▸ Directions for this task: Go through the lines below one by one and count those holding the string "febrero". Give the count alone.

▸ Data in this exercise:

^^^^

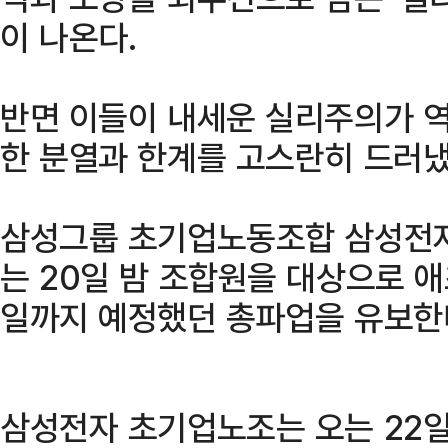
이 나온다.
반면 이들이 내세운 실리주의가 
한 분열과 한계를 고스란히 드러냈
삼성그룹 초기업노동조합 삼성전
는 20일 밤 조합원을 대상으로 애
일까지 예정했던 총파업을 유보한
삼성전자 초기업노조는 오는 22일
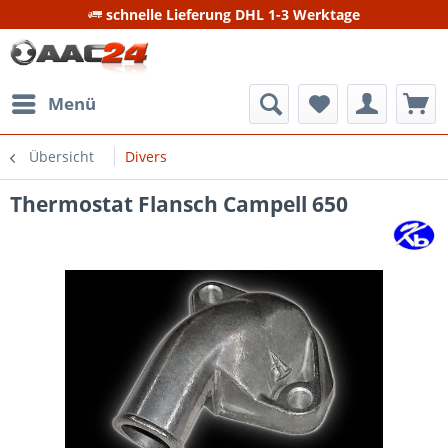
schnelle Lieferung DHL 1-3 Werktage
Menü
Übersicht
Divers
Thermostat Flansch Campell 650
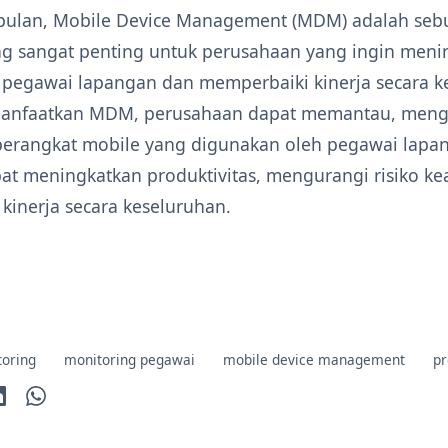
ulan, Mobile Device Management (MDM) adalah sebu
ng sangat penting untuk perusahaan yang ingin meni
s pegawai lapangan dan memperbaiki kinerja secara k
nfaatkan MDM, perusahaan dapat memantau, menge
erangkat mobile yang digunakan oleh pegawai lapa
at meningkatkan produktivitas, mengurangi risiko k
kinerja secara keseluruhan.
oring
monitoring pegawai
mobile device management
pr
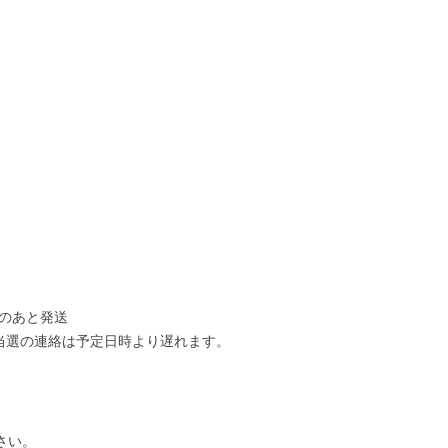
確認のあと発送
当選の連絡は予定日時より遅れます。
さい。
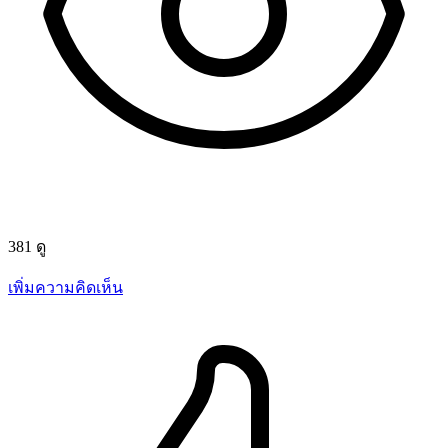
381 ดู
เพิ่มความคิดเห็น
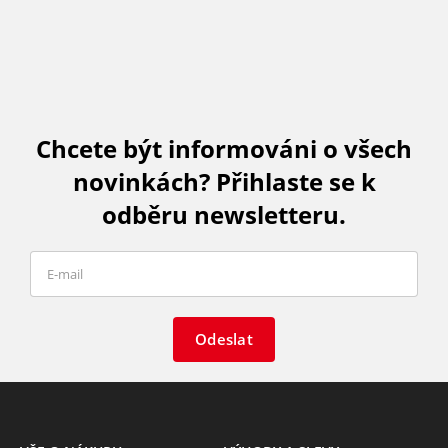
Chcete být informováni o všech
novinkách? Přihlaste se k
odběru newsletteru.
Odeslat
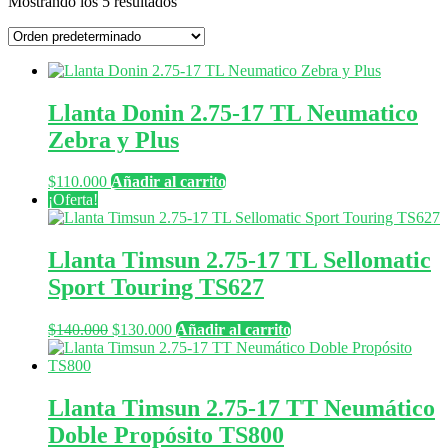
Mostrando los 5 resultados
Llanta Donin 2.75-17 TL Neumatico
Zebra y Plus
$
110.000
Añadir al carrito
¡Oferta!
Llanta Timsun 2.75-17 TL Sellomatic
Sport Touring TS627
El
El
$
140.000
$
130.000
Añadir al carrito
precio
precio
original
actual
era:
es:
$140.000.
$130.000.
Llanta Timsun 2.75-17 TT Neumático
Doble Propósito TS800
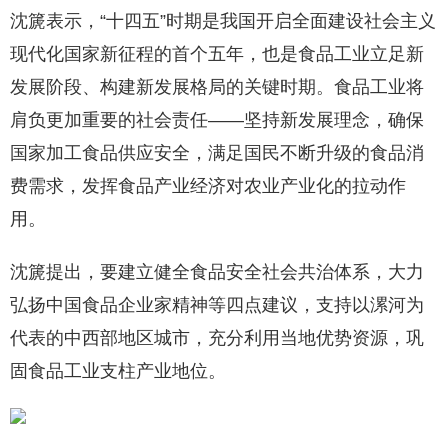
沈篪表示，“十四五”时期是我国开启全面建设社会主义
现代化国家新征程的首个五年，也是食品工业立足新
发展阶段、构建新发展格局的关键时期。食品工业将
肩负更加重要的社会责任——坚持新发展理念，确保
国家加工食品供应安全，满足国民不断升级的食品消
费需求，发挥食品产业经济对农业产业化的拉动作
用。
沈篪提出，要建立健全食品安全社会共治体系，大力
弘扬中国食品企业家精神等四点建议，支持以漯河为
代表的中西部地区城市，充分利用当地优势资源，巩
固食品工业支柱产业地位。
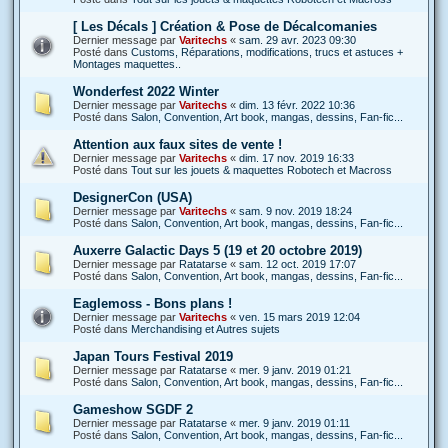
[ Les Décals ] Création & Pose de Décalcomanies
Dernier message par
Varitechs
«
sam. 29 avr. 2023 09:30
Posté dans
Customs, Réparations, modifications, trucs et astuces +
Montages maquettes..
Wonderfest 2022 Winter
Dernier message par
Varitechs
«
dim. 13 févr. 2022 10:36
Posté dans
Salon, Convention, Art book, mangas, dessins, Fan-fic...
Attention aux faux sites de vente !
Dernier message par
Varitechs
«
dim. 17 nov. 2019 16:33
Posté dans
Tout sur les jouets & maquettes Robotech et Macross
DesignerCon (USA)
Dernier message par
Varitechs
«
sam. 9 nov. 2019 18:24
Posté dans
Salon, Convention, Art book, mangas, dessins, Fan-fic...
Auxerre Galactic Days 5 (19 et 20 octobre 2019)
Dernier message par
Ratatarse
«
sam. 12 oct. 2019 17:07
Posté dans
Salon, Convention, Art book, mangas, dessins, Fan-fic...
Eaglemoss - Bons plans !
Dernier message par
Varitechs
«
ven. 15 mars 2019 12:04
Posté dans
Merchandising et Autres sujets
Japan Tours Festival 2019
Dernier message par
Ratatarse
«
mer. 9 janv. 2019 01:21
Posté dans
Salon, Convention, Art book, mangas, dessins, Fan-fic...
Gameshow SGDF 2
Dernier message par
Ratatarse
«
mer. 9 janv. 2019 01:11
Posté dans
Salon, Convention, Art book, mangas, dessins, Fan-fic...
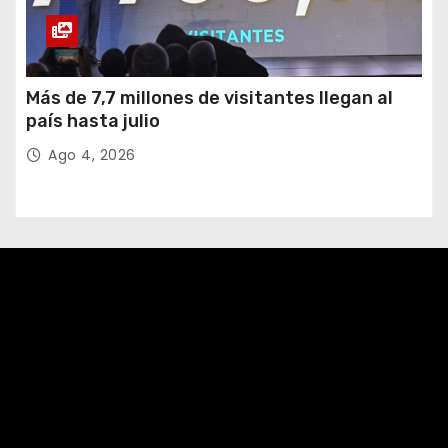
Más de 7,7 millones de visitantes llegan al
país hasta julio
Ago 4, 2026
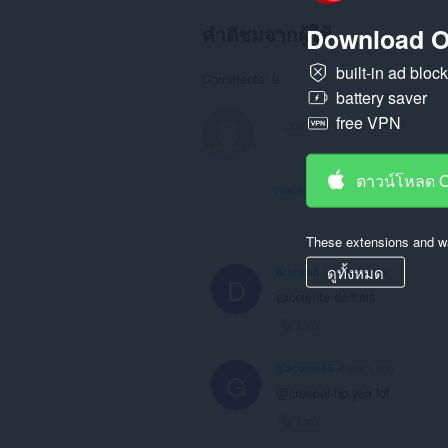
คำติชมจากผู้ใช้
Download O
built-in ad bloc
Comments: 9
battery saver
free VPN
ดาวน์โหลด 
View forum thread
These extensions and wa
ดูทั้งหมด
drahkho
2 months ago
D
excelente demais
Link
giacomo55
2 years ago
G
@creeper-hp yea lol
Link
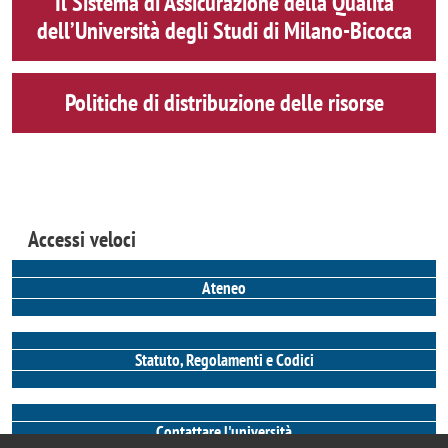
Il Sistema di Assicurazione della Qualità
dell’Università degli Studi di Milano-Bicocca
Politiche di distribuzione delle risorse
Accessi veloci
Ateneo
Statuto, Regolamenti e Codici
Contattare l'università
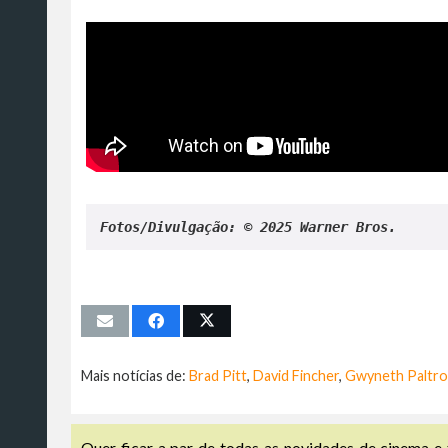
Fotos/Divulgação: © 2025 Warner Bros.
Mais notícias de:
Brad Pitt
,
David Fincher
,
Gwyneth Paltr
Quer ficar a par de todas as novidades de cinema e 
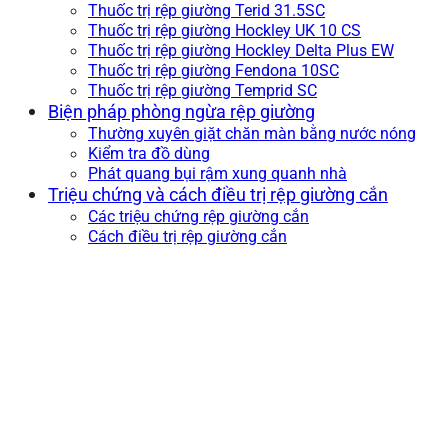
Thuốc trị rệp giường Terid 31.5SC
Thuốc trị rệp giường Hockley UK 10 CS
Thuốc trị rệp giường Hockley Delta Plus EW
Thuốc trị rệp giường Fendona 10SC
Thuốc trị rệp giường Temprid SC
Biện pháp phòng ngừa rệp giường
Thường xuyên giặt chăn màn bằng nước nóng
Kiểm tra đồ dùng
Phát quang bụi rậm xung quanh nhà
Triệu chứng và cách điều trị rệp giường cắn
Các triệu chứng rệp giường cắn
Cách điều trị rệp giường cắn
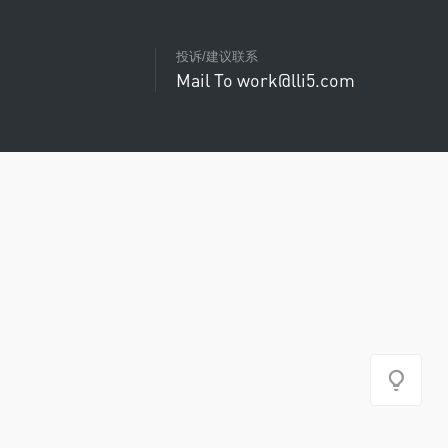
投诉/建议联系
Mail To work@lli5.com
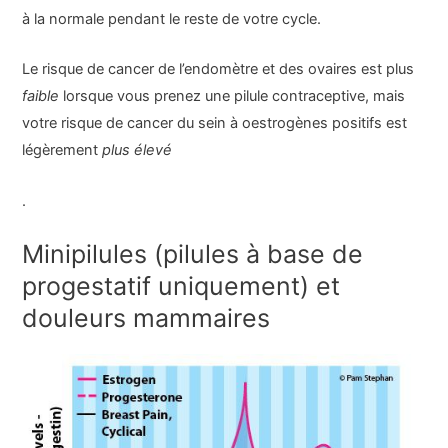
à la normale pendant le reste de votre cycle.
Le risque de cancer de l’endomètre et des ovaires est plus
faible
lorsque vous prenez une pilule contraceptive, mais
votre risque de cancer du sein à oestrogènes positifs est
légèrement
plus élevé
.
Minipilules (pilules à base de
progestatif uniquement) et
douleurs mammaires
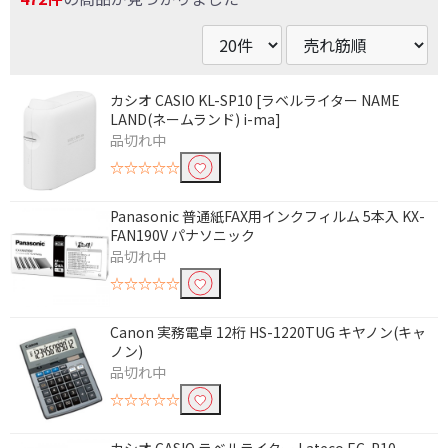
カシオ CASIO KL-SP10 [ラベルライター NAME
LAND(ネームランド) i-ma]
品切れ中
☆☆☆☆☆
Panasonic 普通紙FAX用インクフィルム 5本入 KX-
FAN190V パナソニック
品切れ中
☆☆☆☆☆
Canon 実務電卓 12桁 HS-1220TUG キヤノン(キャ
ノン)
品切れ中
☆☆☆☆☆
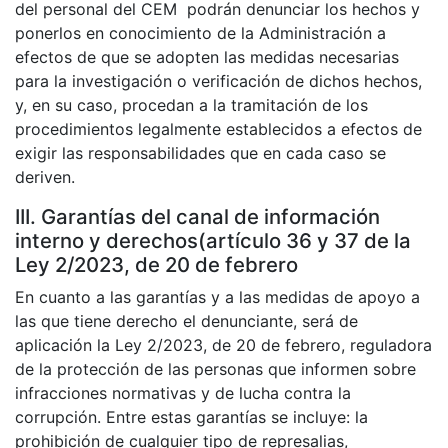
del personal del CEM podrán denunciar los hechos y
ponerlos en conocimiento de la Administración a
efectos de que se adopten las medidas necesarias
para la investigación o verificación de dichos hechos,
y, en su caso, procedan a la tramitación de los
procedimientos legalmente establecidos a efectos de
exigir las responsabilidades que en cada caso se
deriven.
III. Garantías del canal de información
interno y derechos(artículo 36 y 37 de la
Ley 2/2023, de 20 de febrero
En cuanto a las garantías y a las medidas de apoyo a
las que tiene derecho el denunciante, será de
aplicación la Ley 2/2023, de 20 de febrero, reguladora
de la protección de las personas que informen sobre
infracciones normativas y de lucha contra la
corrupción. Entre estas garantías se incluye: la
prohibición de cualquier tipo de represalias,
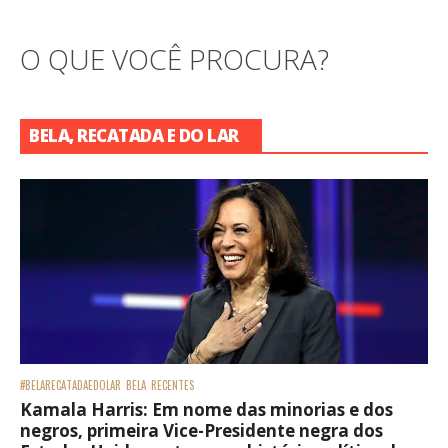
O QUE VOCÊ PROCURA?
BELA, RECATADA E DO LAR
#BELARECATADAEDOLAR
BELA
RECENTES
Kamala Harris: Em nome das minorias e dos
negros, primeira Vice-Presidente negra dos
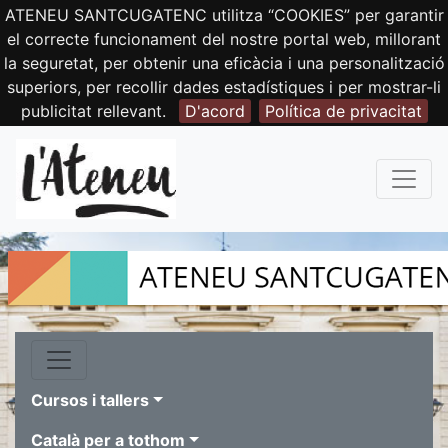
ATENEU SANTCUGATENC utilitza “COOKIES” per garantir
el correcte funcionament del nostre portal web, millorant
la seguretat, per obtenir una eficàcia i una personalització
superiors, per recollir dades estadístiques i per mostrar-li
publicitat rellevant.
D'acord
Política de privacitat
Cursos i tallers
Català per a tothom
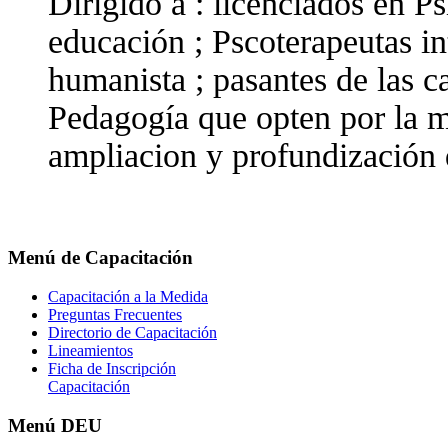
Dirigido a : licenciados en P
educación ; Pscoterapeutas in
humanista ; pasantes de las c
Pedagogía que opten por la m
ampliacion y profundización
Menú
de Capacitación
Capacitación a la Medida
Preguntas Frecuentes
Directorio de Capacitación
Lineamientos
Ficha de Inscripción
Capacitación
Menú
DEU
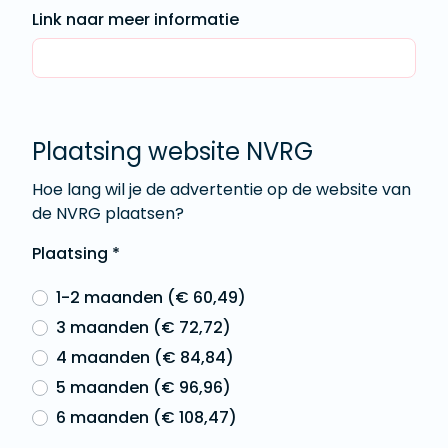
Link naar meer informatie
Plaatsing website NVRG
Hoe lang wil je de advertentie op de website van
de NVRG plaatsen?
Plaatsing
*
1-2 maanden (€ 60,49)
3 maanden (€ 72,72)
4 maanden (€ 84,84)
5 maanden (€ 96,96)
6 maanden (€ 108,47)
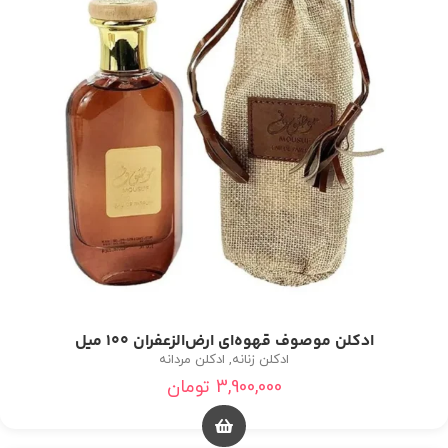
ادکلن موصوف قهوه‌ای ارض‌الزعفران 100 میل
ادکلن زنانه
,
ادکلن مردانه
3,900,000
تومان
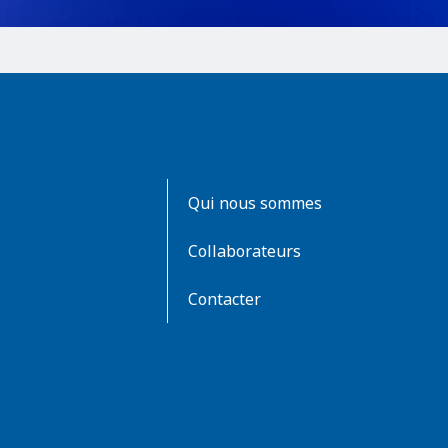
AboutKidsHealth
Qui nous sommes
Learn
More
Collaborateurs
Contacter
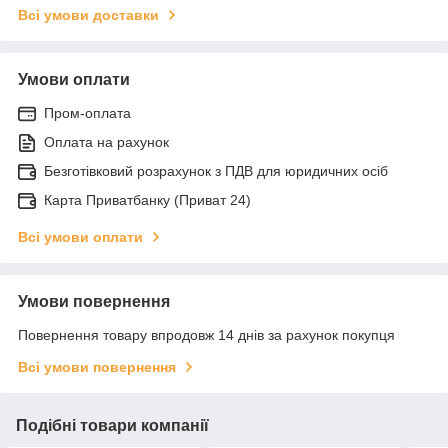
Всі умови доставки
Умови оплати
Пром-оплата
Оплата на рахунок
Безготівковий розрахунок з ПДВ для юридичних осіб
Карта Приватбанку (Приват 24)
Всі умови оплати
Умови повернення
Повернення товару впродовж 14 днів за рахунок покупця
Всі умови повернення
Подібні товари компанії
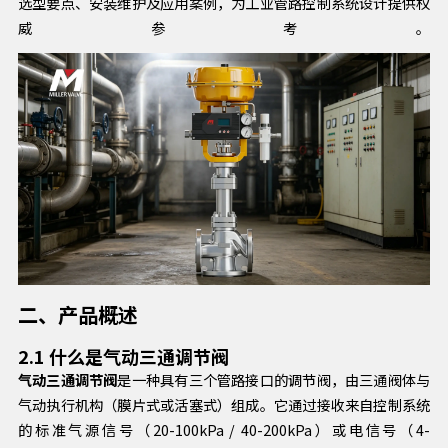
选型要点、安装维护及应用案例，为工业管路控制系统设计提供权
威参考。
二、产品概述
2.1 什么是气动三通调节阀
气动三通调节阀
是一种具有三个管路接口的调节阀，由三通阀体与
气动执行机构（膜片式或活塞式）组成。它通过接收来自控制系统
的标准气源信号（20-100kPa / 40-200kPa）或电信号（4-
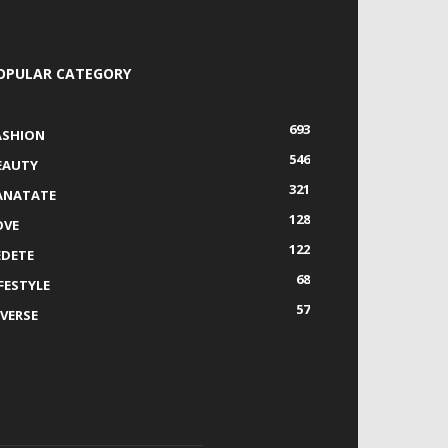
OPULAR CATEGORY
693
ASHION
546
EAUTY
321
ANATATE
128
OVE
122
EDETE
68
IFESTYLE
57
IVERSE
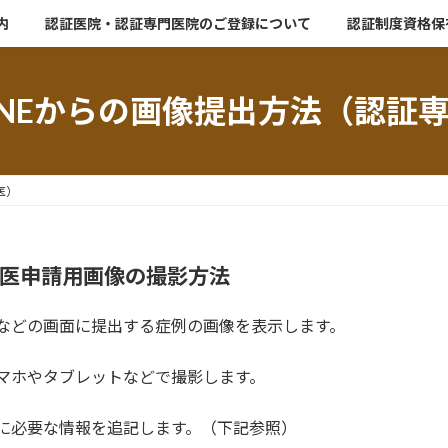
内
認証医院・認証専門医院のご登録について
認証制度資格保
INEからの画像提出方法（認証
医）
医申請用画像の撮影方法
などの画面に提出する症例の画像を表示します。
マホやタブレットなどで撮影します。
に必要な情報を追記します。（下記参照）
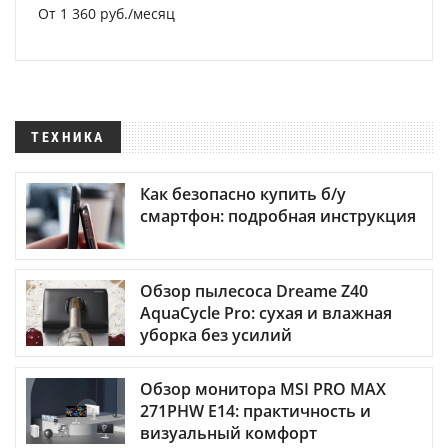
От 1 360 руб./месяц
ТЕХНИКА
Как безопасно купить б/у
смартфон: подробная инструкция
Обзор пылесоса Dreame Z40
AquaCycle Pro: сухая и влажная
уборка без усилий
Обзор монитора MSI PRO MAX
271PHW E14: практичность и
визуальный комфорт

^^^^

▸ Answer for this exercise: 2